How Collaboration Looked in Practice

One of the things I’ve been experimenting with is using different AIs for different roles. For this project:

  • I’d often workshop prompts and do deep exploratory discussions in ChatGPT, digging into mechanics and edge cases.
  • Then I’d switch to Claude when it came time to pair on writing code or fleshing out structured text.

I’ve been leaning into a spec‑driven design philosophy: writing in‑depth specification files that dive into each game system, then keeping them directly in the codebase alongside the code itself. This way they act as living documents the AI can reference when implementing features or validating correctness.


~ ls ~/workspace/sky-islands/specs
1-initial-feature.md              14-streamline-resources.md        5-creatrure-combat.md
10-resource-management.md         15-streamline-upkeep.md           6-turn-structure.md
11-indepth-turn-structure.md      2-pay-by-discard.md               7-leader-homebase.md
12-upkeep-payment-supply-lines.md 3-sky-islands.md                  8-victory-conditions.md
13-deck-composition.md            4-ui.md                           9-hand-size-and-draw-mechanics.md

The rhythm became clear: spend more time up front in detailed conversation about a single feature or mechanic, then move to execution.

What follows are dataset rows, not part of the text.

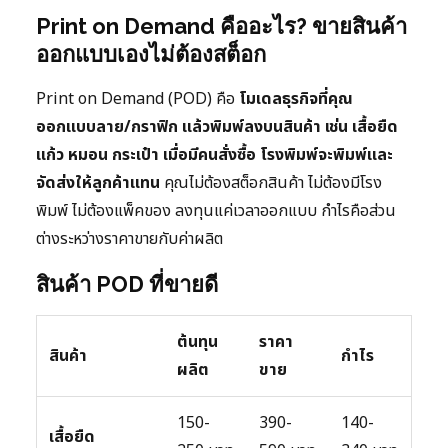
Print on Demand คืออะไร? ขายสินค้า
ออกแบบเองไม่ต้องสต็อก
Print on Demand (POD) คือ
โมเดลธุรกิจที่คุณ
ออกแบบลาย/กราฟิก แล้วพิมพ์ลงบนสินค้า เช่น เสื้อยืด
แก้ว หมอน กระเป๋า เมื่อมีคนสั่งซื้อ โรงพิมพ์จะพิมพ์และ
จัดส่งให้ลูกค้าแทน
คุณไม่ต้องสต็อกสินค้า ไม่ต้องมีโรง
พิมพ์ ไม่ต้องแพ็คของ ลงทุนแค่เวลาออกแบบ กำไรคือส่วน
ต่างระหว่างราคาขายกับค่าผลิต
สินค้า POD ที่ขายดี
ต้นทุน
ราคา
สินค้า
กำไร
ผลิต
ขาย
150-
390-
140-
เสื้อยืด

The most valuable questions I asked were:

  • Where are the gaps?

  • What doesn’t make sense?

  • What’s wrong with this design?

Those questions made the AI less of an idea generator and more of a critical partner. And that’s when the collaboration felt most real.


Where I Am Now

At this point, I have a partially refined board game with a comprehensive set of rules that cover deck design, map interaction and play, resources, hand management, combat, magic, and more. I also have a partially implemented working Pygame simulation of the board game. It’s still very much a developer interface and only kind of works, but it’s there. It’s already over 24k lines of Python code.

Sky islands in action!

What’s exciting is how the different systems impact each other in ways that feel earned and interesting — at least from my high-level thinking so far. I don’t yet have a fully functional version of the game, but the foundations are solid and interconnected. Every new rule or mechanic ripples through the system in a way that makes the design feel alive.


Looking Back

AI didn’t design this game. But it helped me test ideas faster, spot flaws earlier, and push through creative blocks.

What surprised me most wasn’t the cleverness of any single AI output. It was how much momentum I got from the dialogue itself. The interaction between my intent and the AI’s output was where the creativity lived.

I started this whole thing chasing a nostalgic itch for a half-forgotten 90s RTS. I ended up building the foundations of a brand new board game.

And I don’t think I would have got there without treating the AI as a collaborator.